Hashicorp Vault on Hashicorp Cloud Platform

[F78aPg0zjWnRKWkYrBd6lShvmAYl8doniMtEnFN]

Fabric 7.2.2 + Studio Web

I'm trying to configure Fabric to use Hashicorp Vault on Hashicorp Cloud Platform to allow Fabric to use it as secret manager.

A Service Principal key was created and two values were provided:

export HCP_CLIENT_ID=***
export HCP_CLIENT_SECRET=***

As per the instructions on Vault's portal, to retrieve the API token, the following should be performed:

HCP_API_TOKEN=$(curl --location "https://auth.idp.hashicorp.com/oauth2/token" \
--header "Content-Type: application/x-www-form-urlencoded" \
--data-urlencode "client_id=$HCP_CLIENT_ID" \
--data-urlencode "client_secret=$HCP_CLIENT_SECRET" \
--data-urlencode "grant_type=client_credentials" \
--data-urlencode "audience=https://api.hashicorp.cloud" | jq -r .access_token)

And then the following to retrieve the secrets:

curl \
--location "https://api.cloud.hashicorp.com/secrets/2023-06-13/organizations/<orgid>/projects/<projectid>/apps/<app>/open" \
--request GET \
--header "Authorization: Bearer $HCP_API_TOKEN" | jq

Are these the steps that Fabric is performing when integrating with Vault for secrets management?
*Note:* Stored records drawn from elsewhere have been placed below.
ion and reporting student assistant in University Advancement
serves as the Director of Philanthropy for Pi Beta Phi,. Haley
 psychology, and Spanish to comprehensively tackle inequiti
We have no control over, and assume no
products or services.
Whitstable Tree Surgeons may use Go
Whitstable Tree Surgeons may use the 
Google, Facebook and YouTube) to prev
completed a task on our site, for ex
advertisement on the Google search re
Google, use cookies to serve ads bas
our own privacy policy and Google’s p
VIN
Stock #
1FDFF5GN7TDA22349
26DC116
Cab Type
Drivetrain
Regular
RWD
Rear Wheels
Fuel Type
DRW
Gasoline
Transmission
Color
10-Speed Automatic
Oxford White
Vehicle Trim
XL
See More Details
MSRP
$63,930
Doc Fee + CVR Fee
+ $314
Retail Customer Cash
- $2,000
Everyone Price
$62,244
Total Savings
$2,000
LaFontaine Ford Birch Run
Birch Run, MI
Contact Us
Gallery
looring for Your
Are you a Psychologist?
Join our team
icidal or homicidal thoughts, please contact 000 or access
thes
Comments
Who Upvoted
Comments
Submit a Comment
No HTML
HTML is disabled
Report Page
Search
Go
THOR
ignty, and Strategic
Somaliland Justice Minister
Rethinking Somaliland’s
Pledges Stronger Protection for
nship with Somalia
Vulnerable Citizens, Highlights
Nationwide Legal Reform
I don't understand how the information provided above correlates to the [encryption_hashicorp_sm] section on config.ini (see below) as the attributes look different.

[encryption_hashicorp_sm]
## Use auth_token or combination of role_id & secret_id
#AUTH_TOKEN=
## Full url. example: http://127.0.0.1:8200/v1/secret
#URL=

#ROLE_ID=
#SECRET_ID=
## Full AppRole auth url. example: http://127.0.0.1:8200/v1/auth/approle
#APPROLE_URL=

#TIMEOUT=5000
#ENABLED=false

Please advise. Thanks.

[157aq9Ud3GJlkIVikTS1SzhhiP3x1Vrj0jAjZ3X]
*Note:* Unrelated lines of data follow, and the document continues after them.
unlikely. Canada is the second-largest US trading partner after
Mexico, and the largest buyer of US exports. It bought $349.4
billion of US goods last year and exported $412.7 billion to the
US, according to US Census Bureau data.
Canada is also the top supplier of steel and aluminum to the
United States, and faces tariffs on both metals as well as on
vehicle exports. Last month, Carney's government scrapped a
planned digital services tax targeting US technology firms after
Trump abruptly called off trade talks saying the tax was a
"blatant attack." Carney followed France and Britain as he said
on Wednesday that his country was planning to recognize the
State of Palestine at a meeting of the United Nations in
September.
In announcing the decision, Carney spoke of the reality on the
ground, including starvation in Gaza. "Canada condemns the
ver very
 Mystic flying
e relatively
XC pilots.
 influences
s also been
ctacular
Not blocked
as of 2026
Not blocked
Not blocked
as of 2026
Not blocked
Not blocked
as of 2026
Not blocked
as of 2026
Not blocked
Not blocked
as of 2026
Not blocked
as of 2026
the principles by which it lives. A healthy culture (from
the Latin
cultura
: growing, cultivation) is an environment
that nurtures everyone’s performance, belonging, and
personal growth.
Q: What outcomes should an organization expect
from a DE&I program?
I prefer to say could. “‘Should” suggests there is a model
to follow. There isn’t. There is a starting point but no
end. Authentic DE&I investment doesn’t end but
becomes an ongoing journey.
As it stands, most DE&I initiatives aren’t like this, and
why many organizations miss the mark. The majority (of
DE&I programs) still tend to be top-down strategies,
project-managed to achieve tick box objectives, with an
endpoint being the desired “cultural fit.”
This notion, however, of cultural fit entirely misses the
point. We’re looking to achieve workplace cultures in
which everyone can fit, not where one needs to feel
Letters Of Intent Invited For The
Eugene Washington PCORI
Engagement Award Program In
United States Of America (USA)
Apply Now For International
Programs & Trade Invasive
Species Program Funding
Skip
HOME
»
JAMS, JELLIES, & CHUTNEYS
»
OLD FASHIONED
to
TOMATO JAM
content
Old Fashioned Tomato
please see at KB the 2 supported auth options (see there also the link to Hashicorp page) - https://support.k2view.com/Academy/articles/26_fabric_security/04a_secret_manager.html#hashicorp-vault

[F78aPg0zjWnRKWkYrBd6lShvmAYl8doniMtEnFN]

I assume that Fabric is only compatible with Vault Dedicated and not with Vault Secrets.